[Chapter Ten][Previous]
[Next] [Art of
Assembly][Randall Hyde]
Art of Assembly: Chapter Ten
- 10.9 - Nested Statements
- 10.10 - Timing Delay Loops
10.9 Nested Statements
As long as you stick to the templates provides in the examples presented
in this chapter, it is very easy to nest statements inside one another.
The secret to making sure your assembly language sequences nest well is
to ensure that each construct has one entry point and one exit point. If
this is the case, then you will find it easy to combine statements. All
of the statements discussed in this chapter follow this rule.
Perhaps the most commonly nested statements are the if..then..else statements.

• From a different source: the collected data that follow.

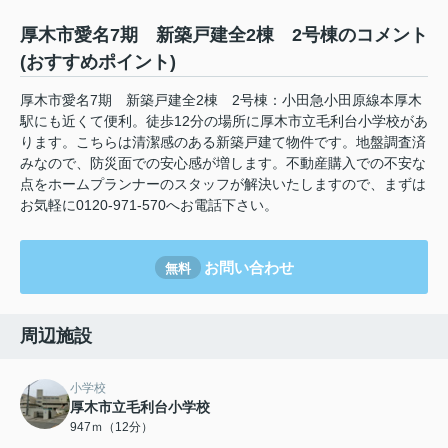
厚木市愛名7期 新築戸建全2棟 2号棟のコメント
(おすすめポイント)
厚木市愛名7期 新築戸建全2棟 2号棟：小田急小田原線本厚木
駅にも近くて便利。徒歩12分の場所に厚木市立毛利台小学校があ
ります。こちらは清潔感のある新築戸建て物件です。地盤調査済
みなので、防災面での安心感が増します。不動産購入での不安な
点をホームプランナーのスタッフが解決いたしますので、まずは
お気軽に0120-971-570へお電話下さい。
お問い合わせ
無料
周辺施設
小学校
厚木市立毛利台小学校
947ｍ（12分）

To see how easy it is to nest these statements in assembly language, consider
the following Pascal code:
if (x = y) then
if (I >= J) then writeln('At point 1')
else writeln('At point 2)
else write('Error condition');
To convert this nested if..then..else to assembly language, start with the
outermost if, convert it to assembly, then work on the innermost if:
; if (x = y) then
mov ax, X
cmp ax, Y
jne Else0
; Put innermost IF here
jmp IfDone0
; Else write('Error condition');
Else0: print
byte "Error condition",0
IfDone0:
As you can see, the above code handles the "if (X=Y)..." instruction,
leaving a spot for the second if. Now add in the second if as follows:
; if (x = y) then
mov ax, X
cmp ax, Y
jne Else0
; IF ( I >= J) then writeln('At point 1')
mov ax, I
cmp ax, J
jnge Else1
print
byte "At point 1",cr,lf,0
jmp IfDone1
; Else writeln ('At point 2');
Else1: print
byte "At point 2",cr,lf,0
IfDone1:
jmp IfDone0
; Else write('Error condition');
Else0: print
byte "Error condition",0
IfDone0:
The nested if
appears in italics above just to help it stand
out.
There is an obvious optimization which you do not really want to make until
speed becomes a real problem. Note in the innermost if
statement
above that the JMP IFDONE1
instructions simply jumps to a jmp
instruction which transfers control to IfDone0
. It is
very tempting to replace the first jmp
by one which jumps directly
to IFDone0
. Indeed, when you go in and optimize your code,
this would be a good optimization to make. However, you shouldn't make such
optimizations to your code unless you really need the speed. Doing so makes
your code harder to read and understand. Remember, we would like all our
control structures to have one entry and one exit. Changing this jump as
described would give the innermost if
statement two exit points.
The for
loop is another commonly nested control structure.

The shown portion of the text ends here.